9. O Supremo Tribunal de Justiça, chamado a decidir, confirmou integralmente o acórdão do Tribunal da Relação ..., ponderando, essencialmente, que a declaração de resolução ficou sujeita à condição resolutiva de pagamento das quantias em dívida e que tal condição não se verificou, pelo que a resolução do contrato de mútuo produziu os respetivos efeitos.

10. Deste último acórdão foi interposto recurso para o Tribunal Constitucional, que, por despacho de 8 de janeiro de 2020, decidiu não conhecer do recurso.

11. Tal decisão transitou em julgado a 23 de janeiro de 2020 (cf. certidão emitida a 31 de aneiro de 2020, constante do apenso A).

(In)admissibilidade do recurso

1. O recurso extraordinário de revisão permite a quem tenha ficado “vencido” ou “prejudicado” num processo já findo por decisão transitada em julgado a sua reabertura, mediante a invocação de determinados fundamentos previstos taxativamente na lei. Visa retificar os erros de julgamento de que padeça uma decisão transitada em julgado, substituindo a decisão revidenda por outra que não enferme daqueles vícios.
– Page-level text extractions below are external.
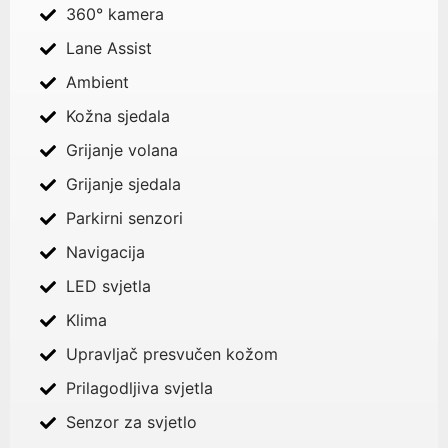
360° kamera
Lane Assist
Ambient
Kožna sjedala
Grijanje volana
Grijanje sjedala
Parkirni senzori
Navigacija
LED svjetla
Klima
Upravljač presvučen kožom
Prilagodljiva svjetla
Senzor za svjetlo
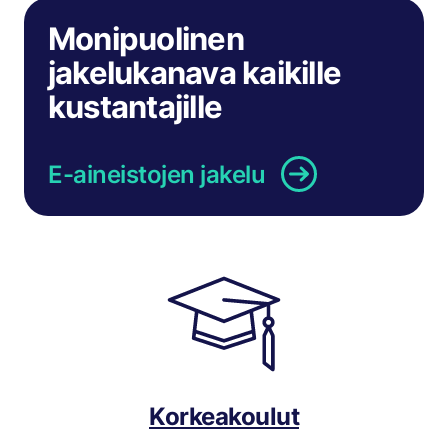
Monipuolinen
jakelukanava kaikille
kustantajille
E-aineistojen jakelu
Korkeakoulut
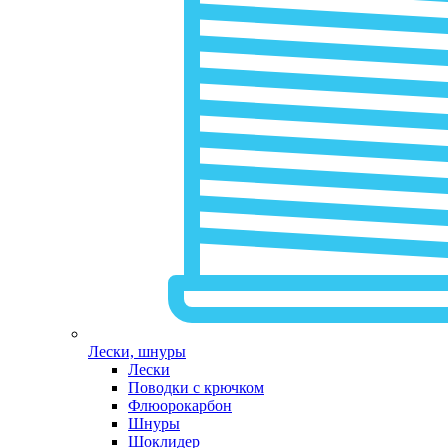
Лески, шнуры
Лески
Поводки с крючком
Флюорокарбон
Шнуры
Шоклидер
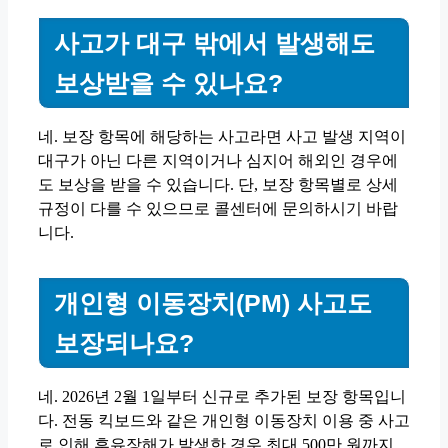
사고가 대구 밖에서 발생해도
보상받을 수 있나요?
네. 보장 항목에 해당하는 사고라면 사고 발생 지역이
대구가 아닌 다른 지역이거나 심지어 해외인 경우에
도 보상을 받을 수 있습니다. 단, 보장 항목별로 상세
규정이 다를 수 있으므로 콜센터에 문의하시기 바랍
니다.
개인형 이동장치(PM) 사고도
보장되나요?
네. 2026년 2월 1일부터 신규로 추가된 보장 항목입니
다. 전동 킥보드와 같은 개인형 이동장치 이용 중 사고
로 인해 후유장해가 발생한 경우 최대 500만 원까지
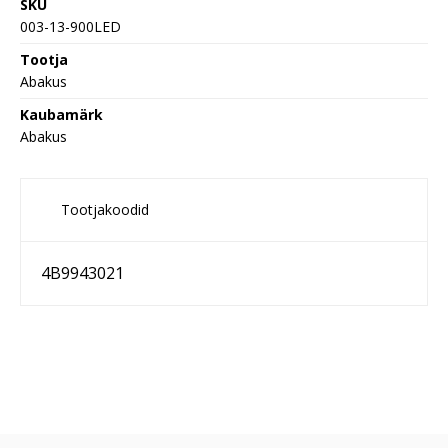
SKU
003-13-900LED
Tootja
Abakus
Kaubamärk
Abakus
Tootjakoodid
4B9943021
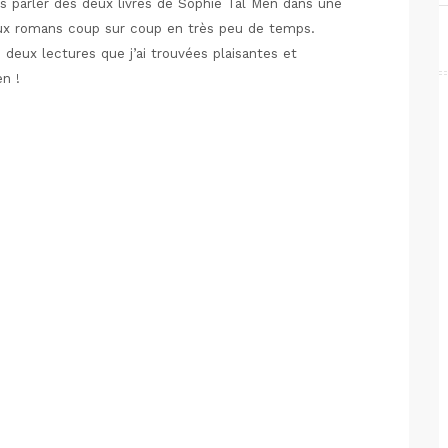
us parler des deux livres de Sophie Tal Men dans une
deux romans coup sur coup en très peu de temps.
eux lectures que j’ai trouvées plaisantes et
en !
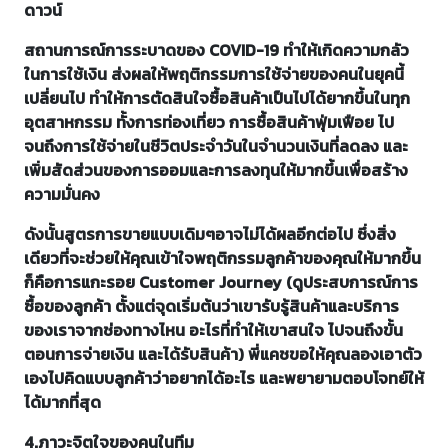
ดาวน์
สถานการณ์การระบาดของ COVID-19 ทำให้เกิดความกลัว
ในการใช้เงิน ส่งผลให้พฤติกรรมการใช้จ่ายของคนในยุคนี้
เปลี่ยนไป ทำให้การตัดสินใจซื้อสินค้าเป็นไปได้ยากขึ้นในทุก
อุตสาหกรรม ทั้งการท่องเที่ยว การซื้อสินค้าฟุ่มเฟือย ไป
จนถึงการใช้จ่ายในชีวิตประจำวันในจำนวนเงินที่ลดลง และ
เพิ่มสัดส่วนของการออมและการลงทุนให้มากขึ้นเพื่อสร้าง
ความมั่นคง
ดังนั้นสูตรการขายแบบเดิมๆอาจไม่ได้ผลอีกต่อไป ซึ่งสิ่ง
เดียวที่จะช่วยให้คุณเข้าใจพฤติกรรมลูกค้าของคุณให้มากขึ้น
ก็คือการแกะรอย Customer Journey (ดูประสบการณ์การ
ซื้อของลูกค้า ตั้งแต่จุดเริ่มต้นว่าเขารับรู้สินค้าและบริการ
ของเราจากช่องทางไหน อะไรที่ทำให้เขาสนใจ ไปจนถึงขั้น
ตอนการจ่ายเงิน และได้รับสินค้า) พี่แคชขอให้คุณลองเอาตัว
เองไปคิดแบบลูกค้าว่าอยากได้อะไร และพยายามตอบโจทย์ให้
ได้มากที่สุด
4.ภาวะจิตใจของคนในทีม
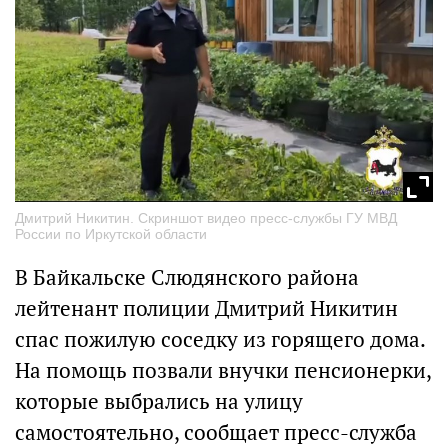
Дмитрий Никитин. Скриншот видео пресс-службы ГУ МВД
России по Иркутской области
В Байкальске Слюдянского района
лейтенант полиции Дмитрий Никитин
спас пожилую соседку из горящего дома.
На помощь позвали внучки пенсионерки,
которые выбрались на улицу
самостоятельно, сообщает пресс-служба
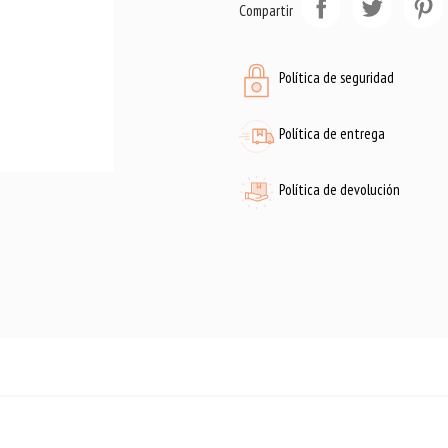
Compartir
Política de seguridad
Política de entrega
Política de devolución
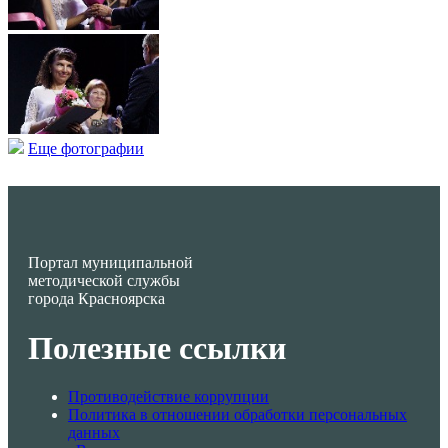
Еще фотографии
Портал муниципальной
методической службы
города Красноярска
Полезные ссылки
Противодействие коррупции
Политика в отношении обработки персональных
данных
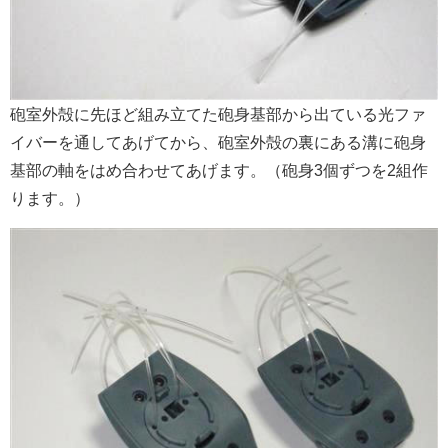
砲室外殻に先ほど組み立てた砲身基部から出ている光ファ
イバーを通してあげてから、砲室外殻の裏にある溝に砲身
基部の軸をはめ合わせてあげます。（砲身3個ずつを2組作
ります。）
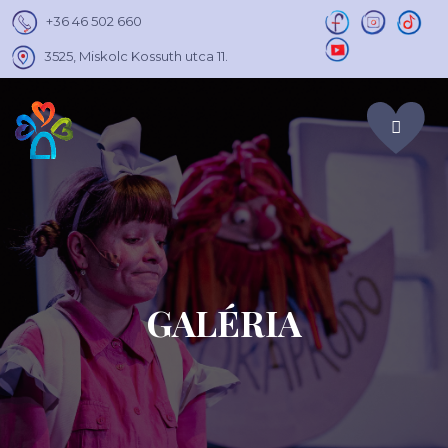
+36 46 502 660
3525, Miskolc Kossuth utca 11.
GALÉRIA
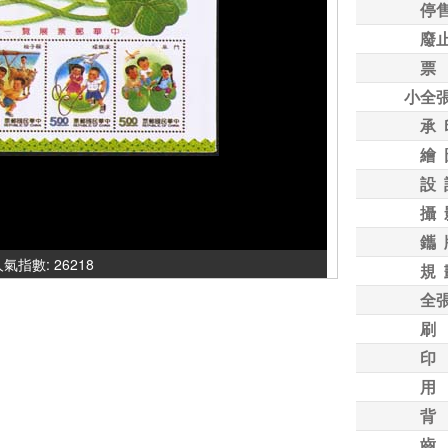
停
廢
票
小全
承 
繪 
設 
攝 
鑴 
 人氣指數: 26218
規 
全
刷
印
用
背
齒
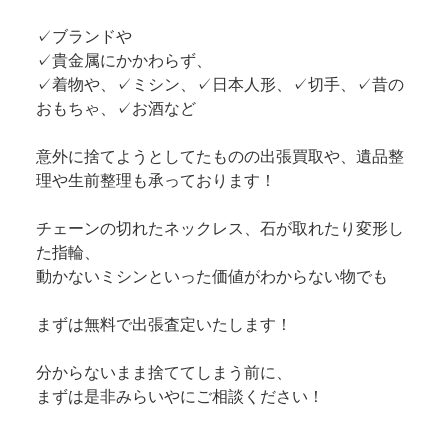
✓ブランドや
✓貴金属にかかわらず、
✓着物や、✓ミシン、✓日本人形、✓切手、✓昔の
おもちゃ、✓お酒など
意外に捨てようとしてたものの出張買取や、遺品整
理や生前整理も承っております！
チェーンの切れたネックレス、石が取れたり変形し
た指輪、
動かないミシンといった価値がわからない物でも
まずは無料で出張査定いたします！
分からないまま捨ててしまう前に、
まずは是非みらいやにご相談ください！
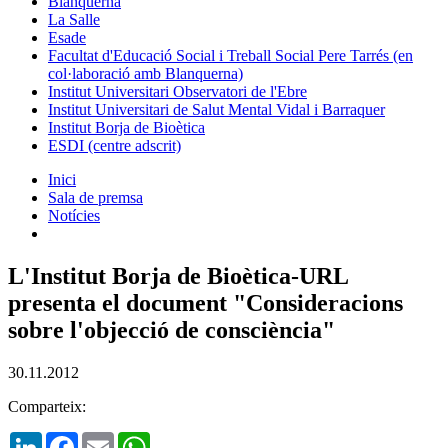
Blanquerna
La Salle
Esade
Facultat d'Educació Social i Treball Social Pere Tarrés (en
col·laboració amb Blanquerna)
Institut Universitari Observatori de l'Ebre
Institut Universitari de Salut Mental Vidal i Barraquer
Institut Borja de Bioètica
ESDI (centre adscrit)
Inici
Sala de premsa
Notícies
L'Institut Borja de Bioètica-URL
presenta el document "Consideracions
sobre l'objecció de consciència"
30.11.2012
Comparteix:
LinkedIn
Facebook
Email
WhatsApp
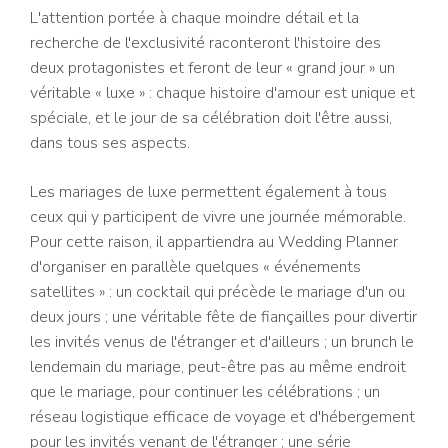
L'attention portée à chaque moindre détail et la
recherche de l'exclusivité raconteront l'histoire des
deux protagonistes et feront de leur « grand jour » un
véritable « luxe » : chaque histoire d'amour est unique et
spéciale, et le jour de sa célébration doit l'être aussi,
dans tous ses aspects.
Les mariages de luxe permettent également à tous
ceux qui y participent de vivre une journée mémorable.
Pour cette raison, il appartiendra au Wedding Planner
d'organiser en parallèle quelques « événements
satellites » : un cocktail qui précède le mariage d'un ou
deux jours ; une véritable fête de fiançailles pour divertir
les invités venus de l'étranger et d'ailleurs ; un brunch le
lendemain du mariage, peut-être pas au même endroit
que le mariage, pour continuer les célébrations ; un
réseau logistique efficace de voyage et d'hébergement
pour les invités venant de l'étranger ; une série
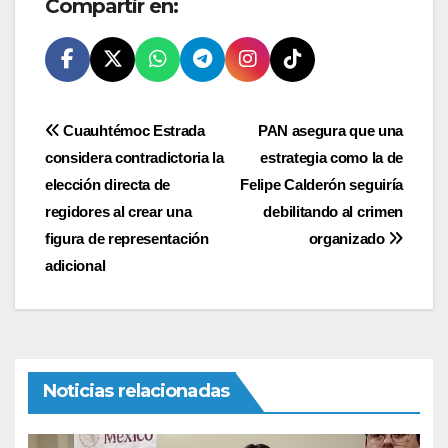
Compartir en:
Navegación
Cuauhtémoc Estrada
PAN asegura que una
considera contradictoria la
estrategia como la de
de
elección directa de
Felipe Calderón seguiría
entradas
regidores al crear una
debilitando al crimen
figura de representación
organizado
adicional
Noticias relacionadas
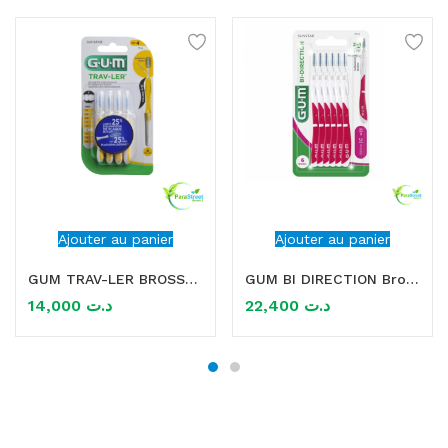
Ajouter au panier
Ajouter au panier
GUM TRAV-LER BROSSETTES X4 1.3MM
GUM BI DIRECTION Brossette interdentaire 1.2MM
14,000
د.ت
22,400
د.ت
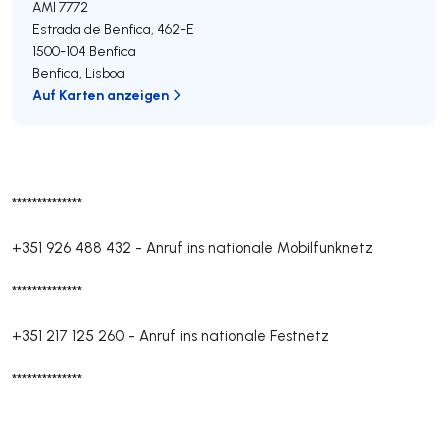
AMI 7772
Estrada de Benfica, 462-E
1500-104
Benfica
Benfica
,
Lisboa
Auf Karten anzeigen
**************
+351 926 488 432
-
Anruf ins nationale Mobilfunknetz
**************
+351 217 125 260
-
Anruf ins nationale Festnetz
**************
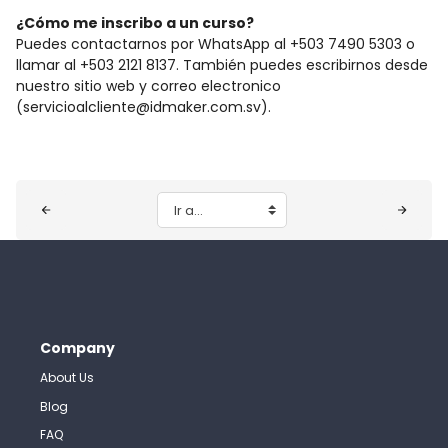
¿Cómo me inscribo a un curso?
Puedes contactarnos por WhatsApp al +503 7490 5303 o
llamar al +503 2121 8137. También puedes escribirnos desde
nuestro sitio web y correo electronico
(servicioalcliente@idmaker.com.sv).
Bloques
Ir a...
Company
About Us
Blog
FAQ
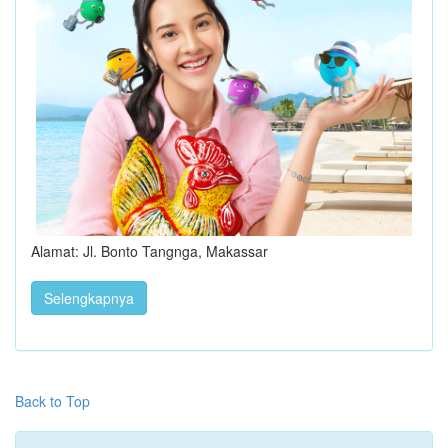
Alamat: Jl. Bonto Tangnga, Makassar
Selengkapnya
Back to Top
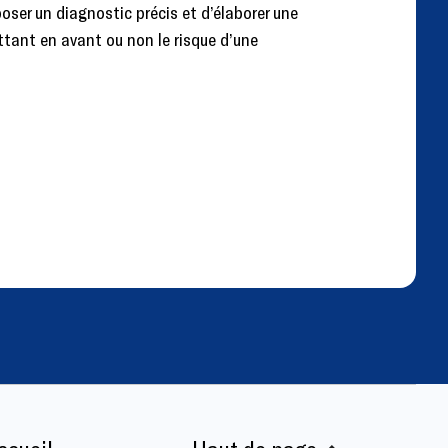
oser un diagnostic précis et d’élaborer une
ttant en avant ou non le risque d’une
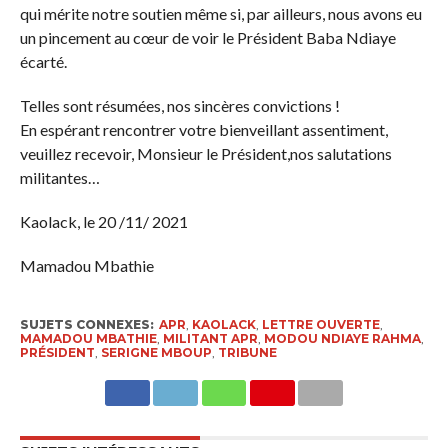
qui mérite notre soutien même si, par ailleurs, nous avons eu
un pincement au cœur de voir le Président Baba Ndiaye
écarté.
Telles sont résumées, nos sincères convictions !
En espérant rencontrer votre bienveillant assentiment,
veuillez recevoir, Monsieur le Président,nos salutations
militantes…
Kaolack, le 20 /11/ 2021
Mamadou Mbathie
SUJETS CONNEXES:
APR
,
KAOLACK
,
LETTRE OUVERTE
,
MAMADOU MBATHIE
,
MILITANT APR
,
MODOU NDIAYE RAHMA
,
PRÉSIDENT
,
SERIGNE MBOUP
,
TRIBUNE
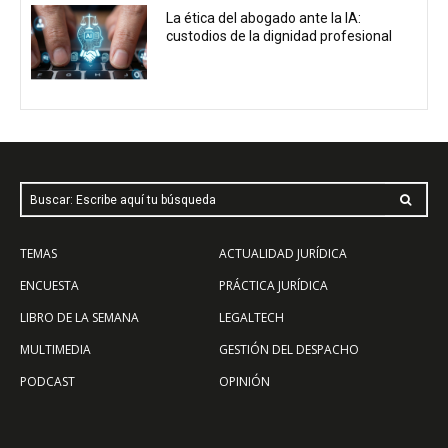
La ética del abogado ante la IA:
custodios de la dignidad profesional
Buscar: Escribe aquí tu búsqueda
TEMAS
ACTUALIDAD JURÍDICA
ENCUESTA
PRÁCTICA JURÍDICA
LIBRO DE LA SEMANA
LEGALTECH
MULTIMEDIA
GESTIÓN DEL DESPACHO
PODCAST
OPINIÓN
2. Este recurso extraordinário comporta duas fases distintas: de um lado, a fase rescindente (art. 700.º do CPC), destinada ao conhecimento do fundamento do recurso, mantendo-se ou revogando-se a decisão objeto de revisão e, de outro, a fase rescisória, que depende da procedência do recurso e se destina à reapreciação da causa e proferimento de nova decisão (art. 701.º do CPC).

3. Impõe-se referir ainda, como prévia à fase rescindente, a fase de admissão do recurso, que se destina, fundamentalmente, a receber ou rejeitar o recurso, sendo este de indeferir “quando não tenha sido instruído nos termos do artigo anterior ou quando reconheça de imediato que não há motivo para revisão” (cf. art. 699.º do CPC)

4. Com efeito, “(…) o recurso será rejeitado, além do mais, se faltar a legitimidade activa, se a decisão ainda não tiver transitado em julgado ou se tiver sido excedido algum dos prazos de caducidade previstos no art. 697.º, n.º 2, do CPC. A rejeição liminar pode fundar-se ainda na falta de junção dos elementos documentais que a lei impõe ou na falta de alegação de elementos de facto pertinentes para o preenchimento de cada um dos fundamentos de revisão se, neste caso, se verificar uma verdadeira situação de ineptidão traduzida na falta ou ininteligibilidade da causa de pedir. Por fim o requerimento deverá ser rejeitado quando se constate que os factos alegados não preenchem os pressupostos da revisão, designadamente, quando não conduzam ao resultado pretendido ou quando inexista uma relação de causalidade entre o facto e a decisão revidenda[1].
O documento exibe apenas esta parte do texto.